Price indices are traditionally constructed by comparing the prices of identical products across two time periods. However, in markets with dynamic product assortments, this matched-model approach — limited to products available in both periods — can be insufficient. To address this, prices can be imputed for products that appear in only one of the two comparison periods.
Imputed prices are typically estimated using models that relate observed prices to a set of price-determining characteristics. A common method involves semi-logarithmic multiple regression. In this project, we explore the application of machine learning (ML) techniques to enhance the imputation of such missing prices.

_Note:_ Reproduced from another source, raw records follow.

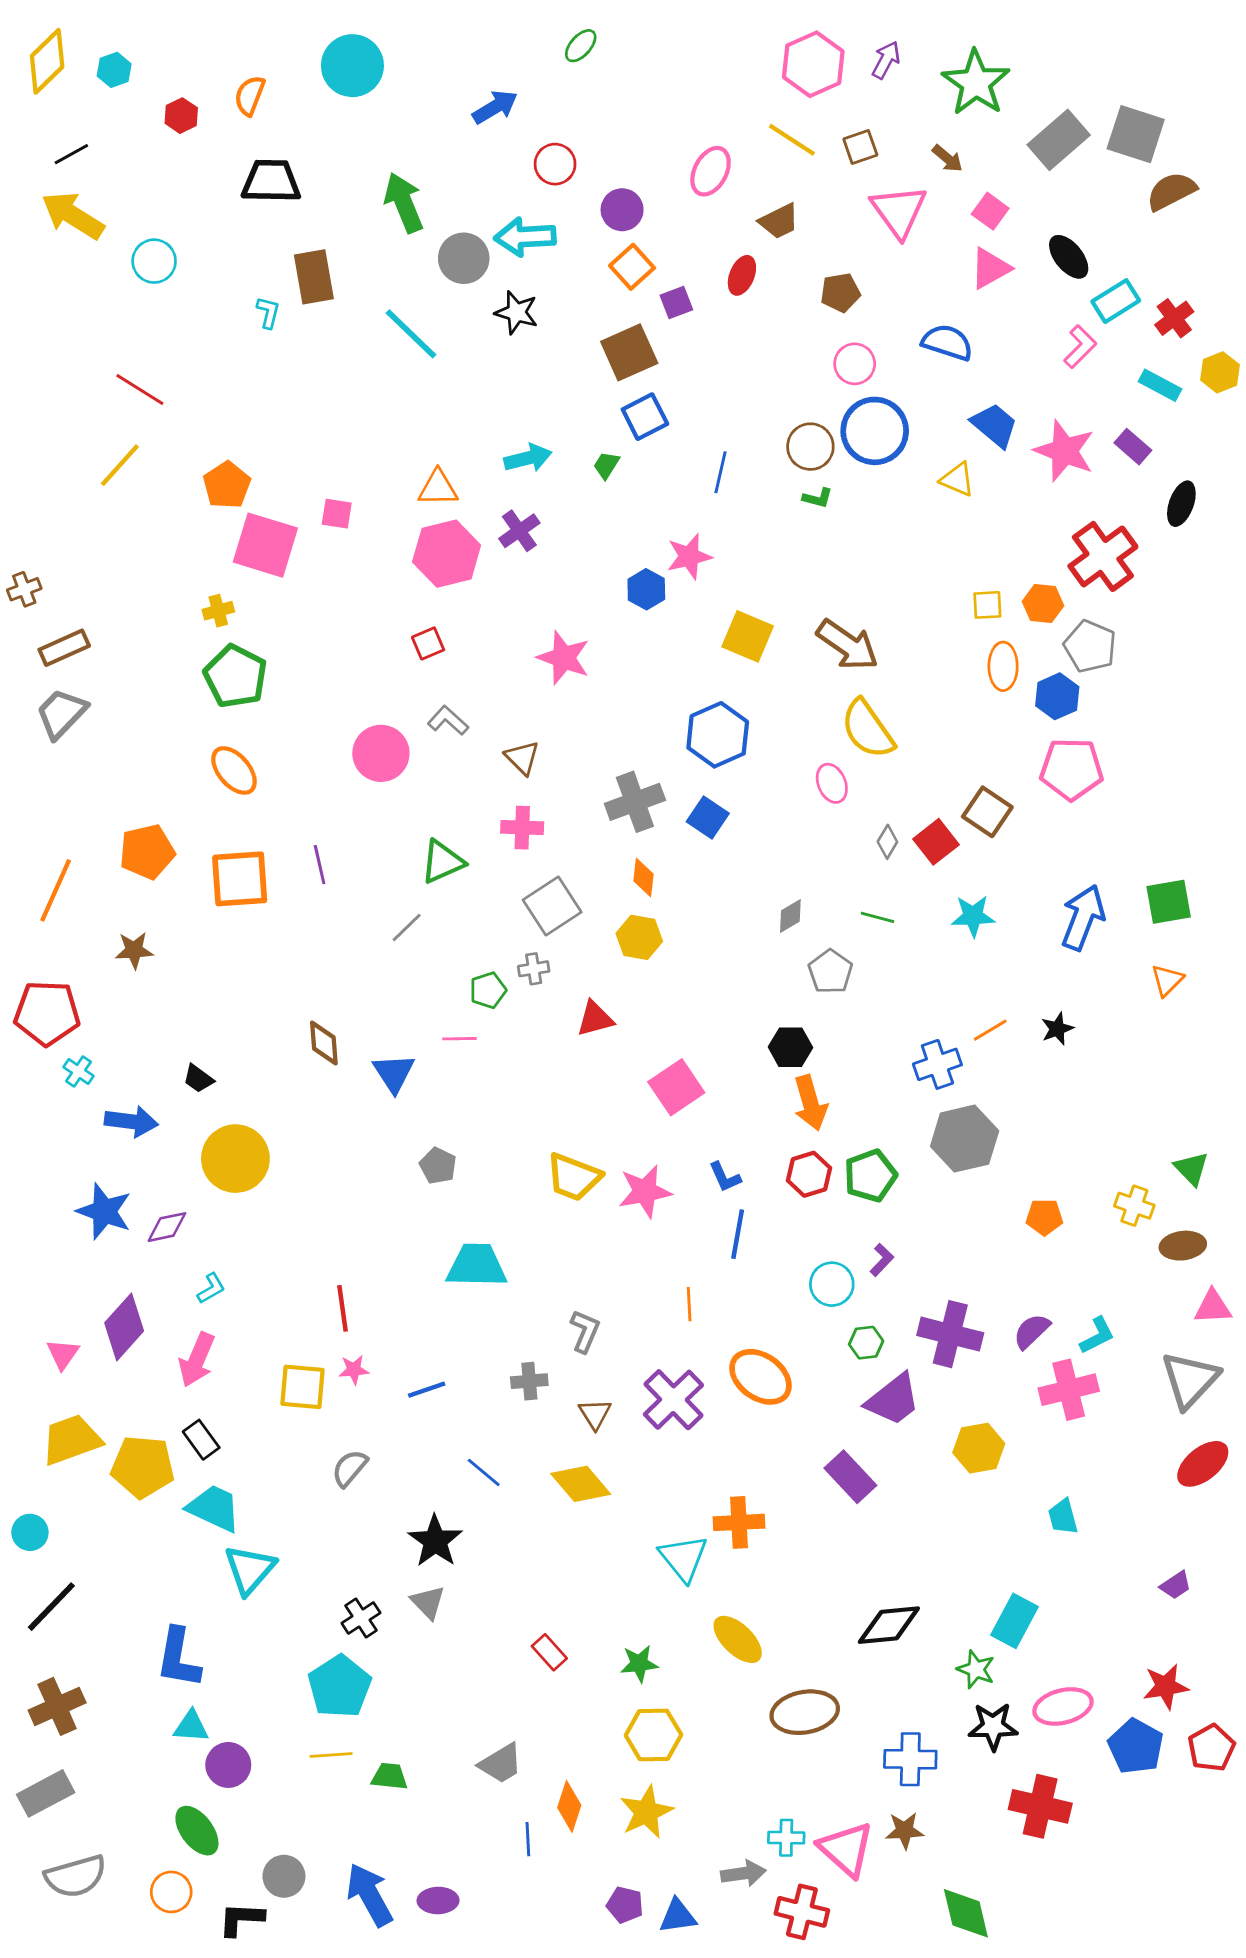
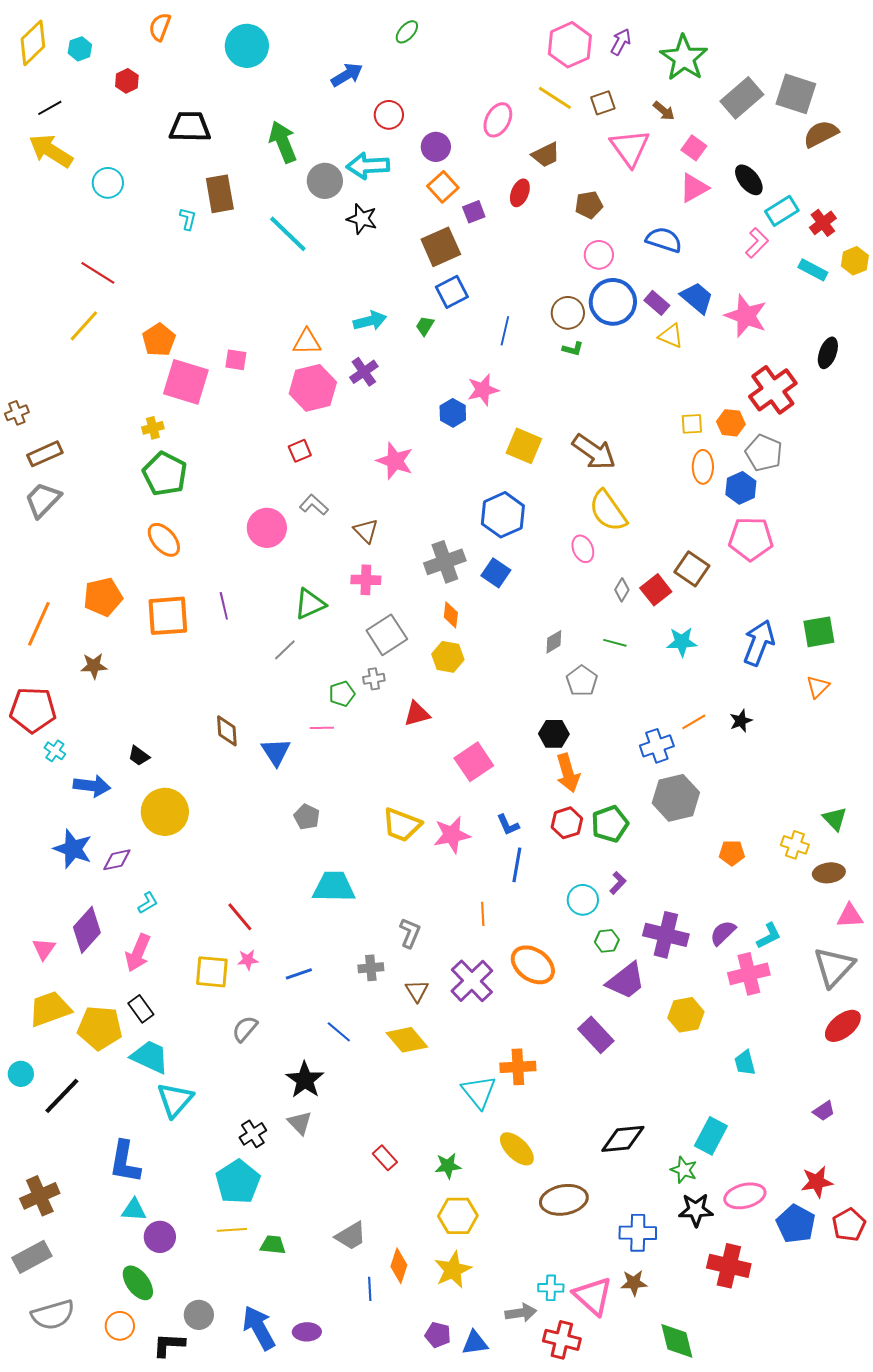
orange semicircle: (250, 96) -> (160, 27), moved
purple rectangle: (1133, 447) -> (657, 303), moved
red line: (342, 1308) -> (240, 917), turned -32
black line: (51, 1607) -> (62, 1096), moved

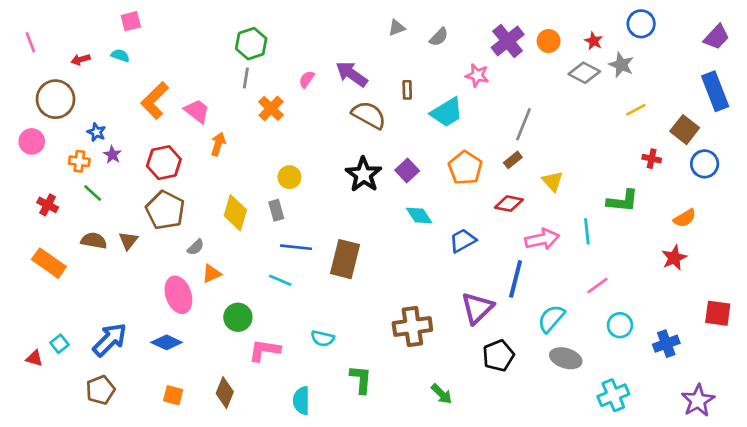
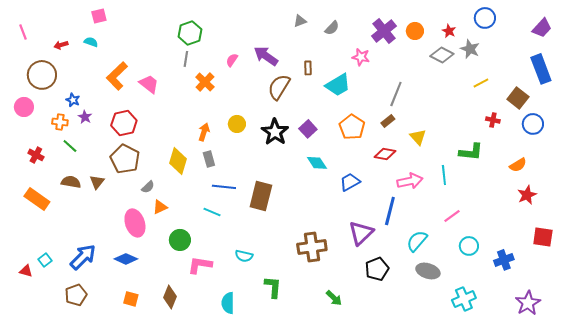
brown semicircle: (369, 115) -> (279, 87), turned -88
orange arrow: (218, 144) -> (204, 132), moved
yellow circle: (289, 177) -> (237, 124), moved
red star: (674, 258) -> (527, 195), moved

Our use case involves data collected from the web or from scanner data. The dataset forms an imbalanced panel, where prices are missing in periods when a product is not sold. Alongside price data, a set of product features is available to describe each item.
This real-world example helps us to validate the ML-based imputation approach and assess its effectiveness in supporting quality adjustment procedures within price statistics.
To experiment with the process, you can run the main.R script. This script executes a generic function called ML_model, which applies various machine learning models for price imputation on an example data set. The function is built upon the mlr3 ecosystem. The obtained model can then be used to make imputations with the imputations function
The primary input to the ML_model function is a dataset where each row represents a unique combination of an item and a time period. For each combination, a price may or may not be available. Additionally, a set of features is provided for each item.
To use the function, you must specify:
- The input dataframe
- The name of the target variable (i.e., the price)
- The name of the time variable
- The name of the item identifier variable
- he features that will be transformed using one-hot encoding
- The learner (i.e., the machine learning model to be used)
- The search space used for hyperparemeter optimization (optional)
- The technical parameters of the resampling method
The ML_model function returns an mlr3 obhect that contains the results of applying the resampling strategy to a learner with tuned hyperparameters on the data. The imputations function returns a dataframe that includes, for each item-time period pair:
- The observed price (if available)
- Multiple imputed price estimates. These imputed variants arise from different models used in each resampling round.
An example usage is included in the main.R script, demonstrating the process with a simple configuration
#Obtain a model using as a learner a linear model
model_lm <- ML_model(
# name of the datafranme
data = mydata,
# target variable: here the log price
target_var = "P",
# the time variable
time_var = "TD",
# the variable that identifies a product
id = "JAN",
# the features that will be transformed using hotdeck encoding
variables_onehot = variables_onehot,
# the learner that we use: here linear regression
learner = lrn("regr.lm"),
#the parameters of the cross-validation: folds and number of time periods
folds = 5,
n= 2
)
#Obtain imputations with the ML_model
impdata_lm <- imputations(
# name of the datafranme
data = mydata,
# target variable: here the log price
target_var = "P",
# the time variable
time_var = "TD",
# the variable that identifies a product
id = "JAN",
# the Model
model = model_lm
)
The following example dataset can be used to run the program. The user must save the data that can be found in the Annex of the following paper:
Diewert, W. E., & Shimizu, C. (2023). Scanner Data, Product Churn and Quality Adjustment. Meeting of the Group of Experts on Consumer Price Indices. United Nations Economic Commission for Europe, available here
The data cover sales of laptop computers across Japan. The following variables are included in the example data:
- JAN: the item identifier
- TD : the time period
- P: the log price
- CLOCK, MEN, SIZE, PIX, HDMI, BRAND: product characteristics
We limit the data set to the 13 first periods (January 2020 to January 2021), that we recoded as 1, 2, .. 13. There are 275 different items that appear in at least one of these 13 periods. Consequently the data set contains 13*275 = 3575 lines.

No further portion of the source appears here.